What to work on
Copy out each line of the data that includes the string "MyModuleDemo".

(Stored entries)

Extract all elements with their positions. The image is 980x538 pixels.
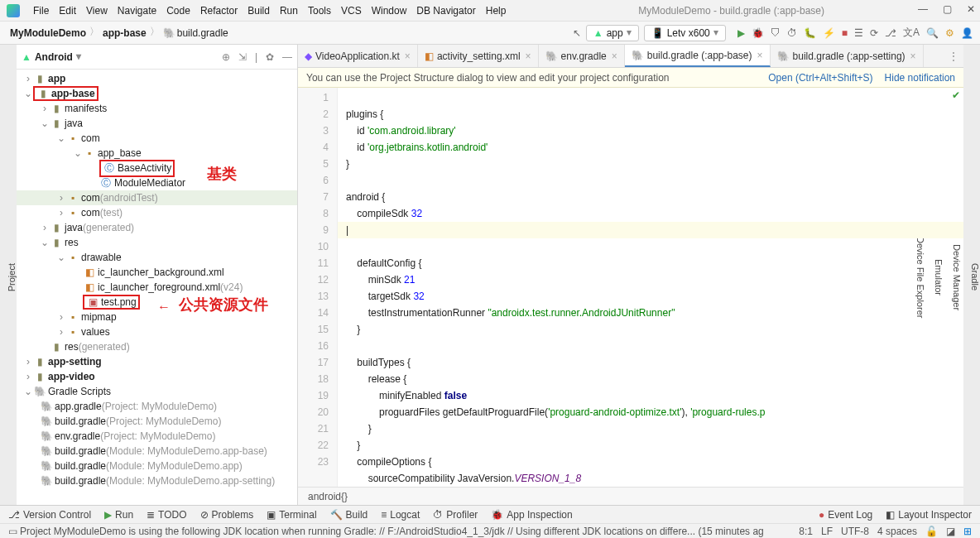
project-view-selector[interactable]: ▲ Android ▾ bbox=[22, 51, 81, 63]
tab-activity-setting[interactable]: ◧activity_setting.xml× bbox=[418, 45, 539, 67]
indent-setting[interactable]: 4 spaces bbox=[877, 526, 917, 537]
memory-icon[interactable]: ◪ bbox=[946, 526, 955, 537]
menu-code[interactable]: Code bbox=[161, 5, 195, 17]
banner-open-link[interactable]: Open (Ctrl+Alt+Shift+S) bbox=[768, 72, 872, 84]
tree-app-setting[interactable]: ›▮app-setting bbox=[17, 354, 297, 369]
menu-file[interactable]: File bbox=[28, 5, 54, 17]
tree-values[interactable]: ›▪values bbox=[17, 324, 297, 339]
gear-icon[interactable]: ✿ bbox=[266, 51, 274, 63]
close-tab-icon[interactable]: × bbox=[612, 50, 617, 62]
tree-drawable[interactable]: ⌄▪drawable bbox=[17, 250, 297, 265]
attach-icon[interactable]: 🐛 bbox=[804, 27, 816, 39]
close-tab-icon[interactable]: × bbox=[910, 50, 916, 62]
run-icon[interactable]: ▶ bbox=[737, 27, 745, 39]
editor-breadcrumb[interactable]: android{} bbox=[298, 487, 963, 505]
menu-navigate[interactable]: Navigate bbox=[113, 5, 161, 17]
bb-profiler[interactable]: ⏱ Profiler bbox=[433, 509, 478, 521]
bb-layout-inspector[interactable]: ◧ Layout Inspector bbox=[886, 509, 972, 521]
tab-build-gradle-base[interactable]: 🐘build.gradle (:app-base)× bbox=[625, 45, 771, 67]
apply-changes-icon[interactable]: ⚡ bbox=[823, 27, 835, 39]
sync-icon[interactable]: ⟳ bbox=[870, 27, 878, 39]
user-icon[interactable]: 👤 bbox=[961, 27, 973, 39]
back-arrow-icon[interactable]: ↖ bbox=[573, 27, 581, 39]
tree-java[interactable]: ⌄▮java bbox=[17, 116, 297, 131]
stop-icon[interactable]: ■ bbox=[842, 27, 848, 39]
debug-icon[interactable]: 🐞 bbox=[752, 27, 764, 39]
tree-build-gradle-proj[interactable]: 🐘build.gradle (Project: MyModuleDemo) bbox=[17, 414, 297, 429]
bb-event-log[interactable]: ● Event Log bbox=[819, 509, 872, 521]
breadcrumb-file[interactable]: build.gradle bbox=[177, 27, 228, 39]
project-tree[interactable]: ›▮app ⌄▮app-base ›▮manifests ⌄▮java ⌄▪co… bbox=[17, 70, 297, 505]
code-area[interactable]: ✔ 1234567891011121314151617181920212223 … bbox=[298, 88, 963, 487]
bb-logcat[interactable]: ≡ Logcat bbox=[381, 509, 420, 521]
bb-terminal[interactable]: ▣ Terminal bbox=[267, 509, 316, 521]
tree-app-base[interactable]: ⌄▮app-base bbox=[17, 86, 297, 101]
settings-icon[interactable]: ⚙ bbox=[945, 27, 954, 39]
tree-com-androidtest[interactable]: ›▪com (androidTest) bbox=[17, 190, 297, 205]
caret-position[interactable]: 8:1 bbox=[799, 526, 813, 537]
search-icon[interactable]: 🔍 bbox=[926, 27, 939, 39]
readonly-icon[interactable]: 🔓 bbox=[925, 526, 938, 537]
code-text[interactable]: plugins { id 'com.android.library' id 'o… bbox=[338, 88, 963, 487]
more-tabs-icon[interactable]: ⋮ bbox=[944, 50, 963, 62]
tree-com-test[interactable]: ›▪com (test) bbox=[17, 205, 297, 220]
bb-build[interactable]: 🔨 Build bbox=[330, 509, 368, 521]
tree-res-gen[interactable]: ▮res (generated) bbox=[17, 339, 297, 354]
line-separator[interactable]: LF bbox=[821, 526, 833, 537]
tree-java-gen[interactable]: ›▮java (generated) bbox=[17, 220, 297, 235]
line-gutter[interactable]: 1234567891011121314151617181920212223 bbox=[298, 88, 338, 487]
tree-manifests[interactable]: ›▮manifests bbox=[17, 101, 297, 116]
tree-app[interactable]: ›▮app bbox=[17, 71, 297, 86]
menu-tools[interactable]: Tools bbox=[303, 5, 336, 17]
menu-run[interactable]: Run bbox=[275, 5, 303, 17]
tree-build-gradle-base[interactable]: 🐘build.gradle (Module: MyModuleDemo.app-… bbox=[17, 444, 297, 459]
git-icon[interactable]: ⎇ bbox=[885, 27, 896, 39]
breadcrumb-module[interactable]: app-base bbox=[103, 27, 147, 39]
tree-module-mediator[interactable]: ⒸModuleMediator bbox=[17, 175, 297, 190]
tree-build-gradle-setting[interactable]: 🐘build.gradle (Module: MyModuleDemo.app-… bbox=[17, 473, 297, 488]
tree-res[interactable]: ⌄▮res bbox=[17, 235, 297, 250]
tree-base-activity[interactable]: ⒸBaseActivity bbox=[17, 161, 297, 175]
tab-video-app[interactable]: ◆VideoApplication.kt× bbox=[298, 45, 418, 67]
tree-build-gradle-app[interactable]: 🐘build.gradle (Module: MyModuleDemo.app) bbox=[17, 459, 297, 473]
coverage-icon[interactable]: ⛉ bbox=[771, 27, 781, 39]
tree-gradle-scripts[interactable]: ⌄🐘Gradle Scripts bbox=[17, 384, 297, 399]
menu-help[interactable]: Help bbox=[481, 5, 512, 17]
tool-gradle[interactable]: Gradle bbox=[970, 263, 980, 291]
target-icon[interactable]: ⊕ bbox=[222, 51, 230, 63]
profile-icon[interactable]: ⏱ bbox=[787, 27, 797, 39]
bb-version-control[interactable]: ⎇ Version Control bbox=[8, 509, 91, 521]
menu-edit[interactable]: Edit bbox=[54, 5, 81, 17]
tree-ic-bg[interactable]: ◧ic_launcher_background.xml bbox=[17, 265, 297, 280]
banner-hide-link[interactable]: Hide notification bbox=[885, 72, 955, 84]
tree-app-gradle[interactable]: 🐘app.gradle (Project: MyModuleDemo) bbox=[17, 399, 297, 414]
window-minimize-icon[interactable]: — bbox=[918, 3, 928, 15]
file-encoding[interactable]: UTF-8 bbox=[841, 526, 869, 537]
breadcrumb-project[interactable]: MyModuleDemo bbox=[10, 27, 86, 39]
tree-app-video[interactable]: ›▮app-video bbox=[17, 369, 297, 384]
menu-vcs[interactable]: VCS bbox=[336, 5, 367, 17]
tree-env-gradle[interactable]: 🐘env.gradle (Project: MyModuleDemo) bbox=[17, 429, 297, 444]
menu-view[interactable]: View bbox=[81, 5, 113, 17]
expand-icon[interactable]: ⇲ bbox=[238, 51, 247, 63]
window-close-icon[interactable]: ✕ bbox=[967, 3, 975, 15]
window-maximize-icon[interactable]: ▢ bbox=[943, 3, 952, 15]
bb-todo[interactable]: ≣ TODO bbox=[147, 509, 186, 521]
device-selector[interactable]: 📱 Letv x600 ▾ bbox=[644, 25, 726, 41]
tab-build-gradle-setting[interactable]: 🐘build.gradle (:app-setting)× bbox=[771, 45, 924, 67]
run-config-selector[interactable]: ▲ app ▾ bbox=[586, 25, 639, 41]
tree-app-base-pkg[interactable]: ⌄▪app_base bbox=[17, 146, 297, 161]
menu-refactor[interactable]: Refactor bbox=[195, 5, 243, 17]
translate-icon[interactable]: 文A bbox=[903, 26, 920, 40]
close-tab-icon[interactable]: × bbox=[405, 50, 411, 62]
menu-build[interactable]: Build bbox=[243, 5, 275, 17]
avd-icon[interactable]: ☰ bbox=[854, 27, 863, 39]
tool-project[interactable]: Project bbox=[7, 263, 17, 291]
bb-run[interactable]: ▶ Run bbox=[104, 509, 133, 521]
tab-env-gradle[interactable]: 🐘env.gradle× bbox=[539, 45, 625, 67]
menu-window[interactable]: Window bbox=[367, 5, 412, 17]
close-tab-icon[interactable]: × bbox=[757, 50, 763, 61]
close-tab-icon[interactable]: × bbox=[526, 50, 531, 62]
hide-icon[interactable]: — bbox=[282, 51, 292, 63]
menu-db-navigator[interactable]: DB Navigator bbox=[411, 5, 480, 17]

Response box
tree-build-gradle-proj[interactable]: 🐘build.gradle (Project: MyModuleDemo) bbox=[17, 414, 297, 429]
tree-build-gradle-base[interactable]: 🐘build.gradle (Module: MyModuleDemo.app-… bbox=[17, 444, 297, 459]
tree-build-gradle-setting[interactable]: 🐘build.gradle (Module: MyModuleDemo.app-… bbox=[17, 473, 297, 488]
tree-build-gradle-app[interactable]: 🐘build.gradle (Module: MyModuleDemo.app) bbox=[17, 459, 297, 473]
tree-app-gradle[interactable]: 🐘app.gradle (Project: MyModuleDemo) bbox=[17, 399, 297, 414]
breadcrumb-project[interactable]: MyModuleDemo bbox=[10, 27, 86, 39]
tree-env-gradle[interactable]: 🐘env.gradle (Project: MyModuleDemo) bbox=[17, 429, 297, 444]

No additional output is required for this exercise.